Republican senator Roger Wicker, chair of the armed services committee, hailed what he said was “a landmark downpayment towards the modernisation of our military and our defence capabilities” that he said represented “a generational upgrade for our national security”.

Meanwhile $129bn goes to homeland security after Trump’s anti-migrant rhetoric and pledge to crack down on immigration helped propel him to election victory in November. The figure includes $45bn for the president’s border wall, and a similar amount for detention facilities. 

A squeeze on green energy

The renewable energy industry is set to be squeezed hard by the legislation, which rolls back many of the generous subsidies introduced under former president Joe Biden’s landmark climate bill, the Inflation Reduction Act.

Wind and solar projects will need to be in service before the end of 2027 to remain eligible for the Biden tax cuts, triggering stark warnings from developers.
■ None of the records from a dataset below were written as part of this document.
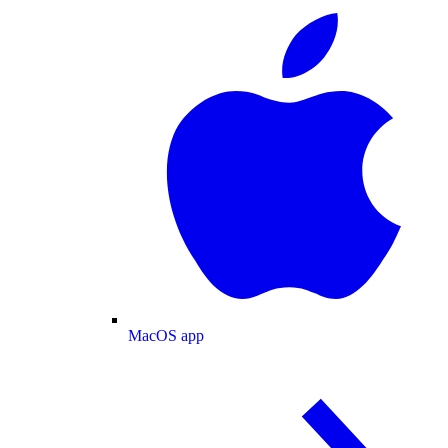
MacOS app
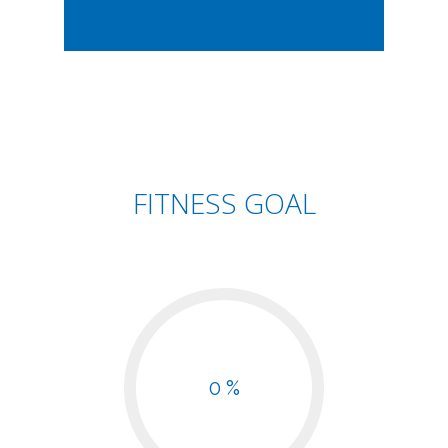
FITNESS GOAL
0 %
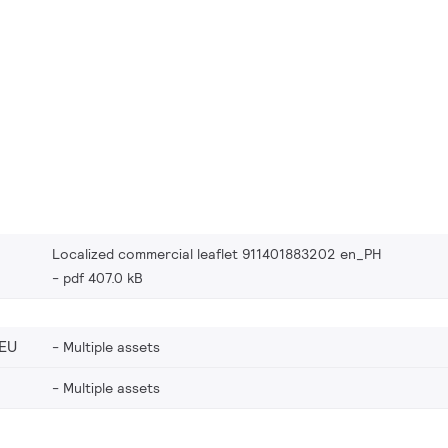
Localized commercial leaflet 911401883202 en_PH
pdf 407.0 kB
EU
Multiple assets
Multiple assets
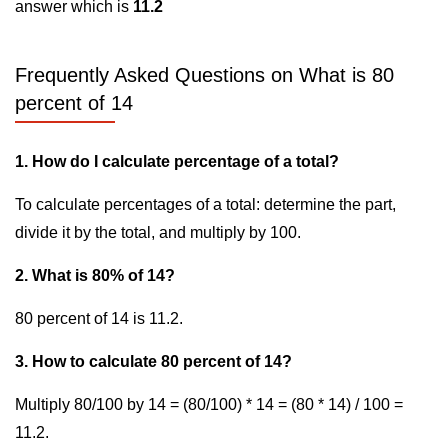
answer which is
11.2
Frequently Asked Questions on What is 80
percent of 14
1. How do I calculate percentage of a total?
To calculate percentages of a total: determine the part,
divide it by the total, and multiply by 100.
2. What is 80% of 14?
80 percent of 14 is 11.2.
3. How to calculate 80 percent of 14?
Multiply 80/100 by 14 = (80/100) * 14 = (80 * 14) / 100 =
11.2.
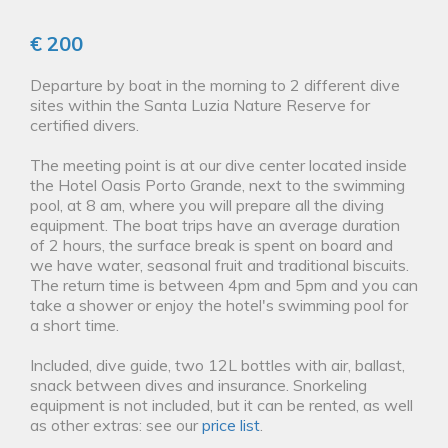
€ 200
Departure by boat in the morning to 2 different dive
sites within the Santa Luzia Nature Reserve for
certified divers.
The meeting point is at our dive center located inside
the Hotel Oasis Porto Grande, next to the swimming
pool, at 8 am, where you will prepare all the diving
equipment. The boat trips have an average duration
of 2 hours, the surface break is spent on board and
we have water, seasonal fruit and traditional biscuits.
The return time is between 4pm and 5pm and you can
take a shower or enjoy the hotel's swimming pool for
a short time.
Included, dive guide, two 12L bottles with air, ballast,
snack between dives and insurance. Snorkeling
equipment is not included, but it can be rented, as well
as other extras: see our
price list
.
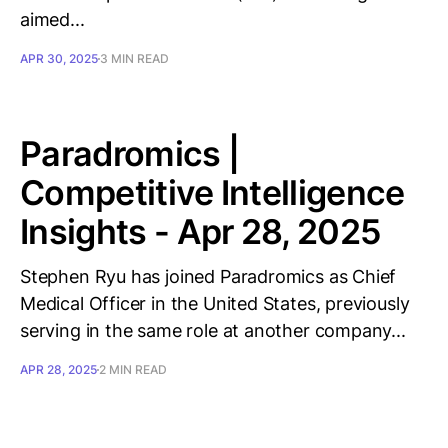
aimed...
APR 30, 2025
3 MIN READ
Paradromics |
Competitive Intelligence
Insights - Apr 28, 2025
Stephen Ryu has joined Paradromics as Chief
Medical Officer in the United States, previously
serving in the same role at another company...
APR 28, 2025
2 MIN READ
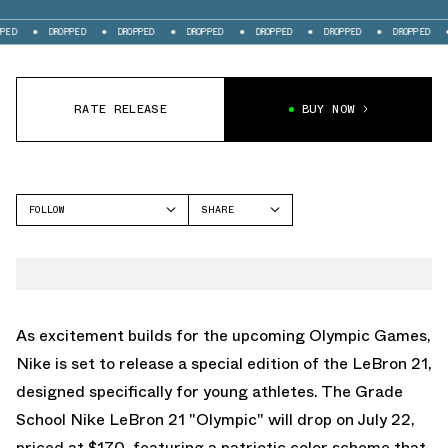
DROPPED
DROPPED
DROPPED
DROPPED
DROPPED
DROPPED
DROPP
RATE RELEASE
BUY NOW
FOLLOW
SHARE
FACEBOOK
NIKE
TWITTER
LEBRON 21
WHATSAPP
EMAIL
As excitement builds for the upcoming Olympic Games,
Nike is set to release a special edition of the LeBron 21,
designed specifically for young athletes. The Grade
School Nike LeBron 21 "Olympic" will drop on July 22,
priced at $170, featuring a patriotic color scheme that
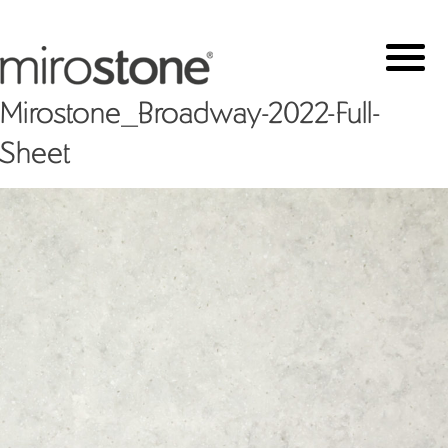
Mirostone_Broadway-2022-Full-
Sheet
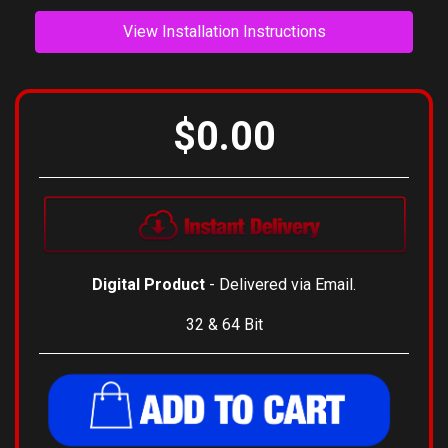
View Installation Instructions
$0.00
Digital Product
- Delivered via Email.
32 & 64 Bit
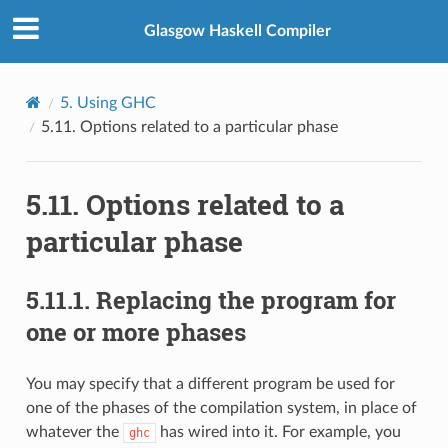
Glasgow Haskell Compiler
5.
Using GHC
5.11.
Options related to a particular phase
5.11.
Options related to a
particular phase
5.11.1.
Replacing the program for
one or more phases
You may specify that a different program be used for
one of the phases of the compilation system, in place of
whatever the
has wired into it. For example, you
ghc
Many Republicans have long called for the removal of clean energy subsidies, despite many representing districts that have benefited from renewables projects. 

Jason Grumet, president of leading green industry group American Clean Power Association, slammed what he described as “a punitive tax hike targeting the fastest-growing sectors of our energy industry”. It would “land hardest on rural communities who would have been the greatest beneficiaries of clean energy investment”, he warned.